For the past two years we have had the joy of working with the National Trust to create a Statement of Significance for the Bath Assembly Rooms. Designed by John Wood the Younger in 1769, the Bath Assembly Rooms was conceived as a monumental civic structure at the heart of fashionable Georgian Bath inspired by similar structures in Imperial Rome in the 4th century, to provide public entertainment for polite society.
Recent strip out work, undertaken as part of the Trust’s journey to uncover the history and significance of the building, has uncovered a rare and rather curious element of the building’s history: a very well preserved, 18th century cold plunge pool or bath in the basement. Whilst the presence of this structure was already understood (18th century guidebooks describe ‘a commodious cold bath, with convenient dressing-rooms’ and the bath was drawn and photographed following bomb damage in 1942 before it was filled in) the extent of its survival and remarkably intact condition is a fantastic discovery.

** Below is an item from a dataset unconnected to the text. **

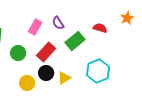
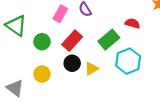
red semicircle: (100, 28) -> (132, 23), moved
green rectangle: (75, 41) -> (109, 40), moved
yellow circle: (27, 83) -> (42, 74), moved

The inclusion of a singular cold bath within a building typically used for dances, taking tea and card games, raises many questions such as how this use related to the other uses and areas of the building.
Our Statement of Significance details the fascinating history, stories and characters associated with the Assembly Rooms, set within the wider context of Georgian Bath and will be used by the Trust to inspire and inform the buildings future use, adaption and the curatorial team’s approach to the creation of an immersive, Georgian visitor experience.